Anna’s mouth dropped open and her hands went to her hips, typical teenage attitude position making her forget her introversion around me lately. “There was no puking. I’m seventeen now. I think I know better than to shovel in cotton candy before the ride.” Her lips twisted. “But we did ride it, like, eight times in a row.”
“Ugh, I feel nauseated already,” I said, rubbing my stomach, and finally her smile creeped up.
“Anna.” My father nodded in the direction of her bedroom. “We’re leaving in ten.”
“Yeah, okay. I’m going,” she said, trudging off to get changed for church, but then she stopped and barreled back in my direction, surprising the shit out of me by wrapping her arms tightly around my neck.
I closed my eyes and squeezed her back just as tight.I love you, Banana,I thought.
“Not joining us?” my father asked, as Anna disappeared into her room.
I shook my head. “I’ve got some things I need to get done around the house.”
He raised an eyebrow, but didn’t attempt to call me out on my bullshit. But let’s face it: we both knew I didn’t have anything worth doing at my place. It was merely a respite from the curious glances and questions, as well as from the guilt. I only came to Sunday morning breakfast to appease my mom, who would’ve honked outside my place until I came down if I’d tried to refuse.
Twenty minutes later, I was back in the apartment my parents had fully furnished before I’d even set a foot inside last summer. I didn’t feel much different now, an entire year later, than I had back then.
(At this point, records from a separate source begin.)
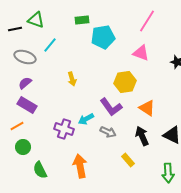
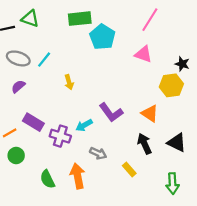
green rectangle: (82, 20) -> (80, 19), size x1.5
cyan pentagon: (103, 37) -> (102, 37), turned -30
cyan line: (50, 45) -> (44, 60), moved
yellow hexagon: (125, 82) -> (171, 85), moved
purple rectangle: (27, 105) -> (33, 122), moved
gray arrow: (108, 132) -> (98, 153), moved
green semicircle: (40, 170) -> (47, 179), moved

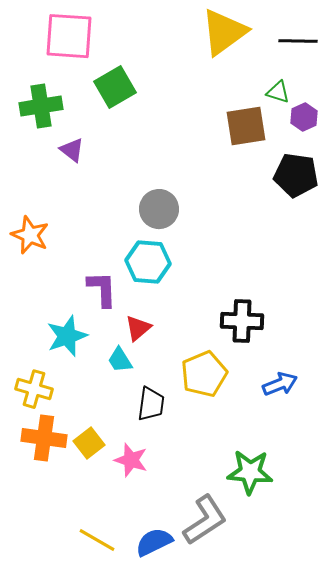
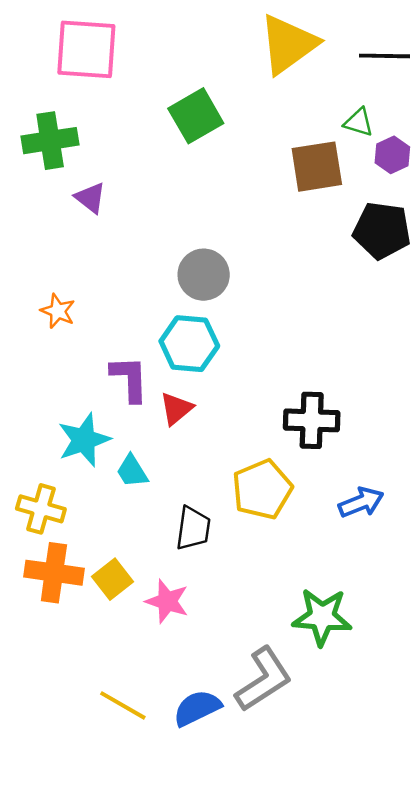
green square: (115, 87) -> (196, 116), moved
orange star: (30, 235) -> (58, 311), moved, size x0.7
red triangle: (138, 328) -> (176, 409), moved
cyan trapezoid: (120, 360) -> (132, 471), moved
I hadn’t wanted to come back to Floyd Hills. Hadn’t wanted to put my teaching degree to use. I’d only gotten the damn thing as a backup in the first place, never intending to actually use it. But there I’d been, late last June. Broke as a joke from trying to make ends meet by traveling from city to city playing jazz standards to a restaurant crowd who never knew the difference between Thelonius Monk and Bill Evans.
Growing up, I always thought traveling and playing the piano for a living would make me happy. It’d been my dream for so long, but the reality had been a surprising wake-up call. I’d hated the cheap hotels, the only ones I could afford. The endless inebriated shouts for me to play “Piano Man.” I hated that even with Natasha, my then-girlfriend, by my side, I’d never felt lonelier in my life. The only thing I’d truly loved in all of it was the music. In the handful of hours I played every night, I could escape the sad reality I didn’t want to believe was mine.
God knows I tried to make it work, though, because to come home to Floyd Hills was to admit failure, and I wasn’t a failure. But one look at me during a trip up to Nashville to watch my show, and my parents saw right through my act. The promise of helping me get on my feet with a steady job, my own place, a car…it was too alluring to say no to.
Which led me to where I was now. Even worse off than I was before, because, oh hey, let’s throw in a girlfriend who doesn’t wanna stick around, a car accident, maybe a few broken bones, a brain injury…and then, when he’s supposedly all healed, let’s fuck him up real good and make him undergo surgery again. Oh, and if we can toy with his memory so that he doesn’t know what’s real and what’s not, let’s do that too.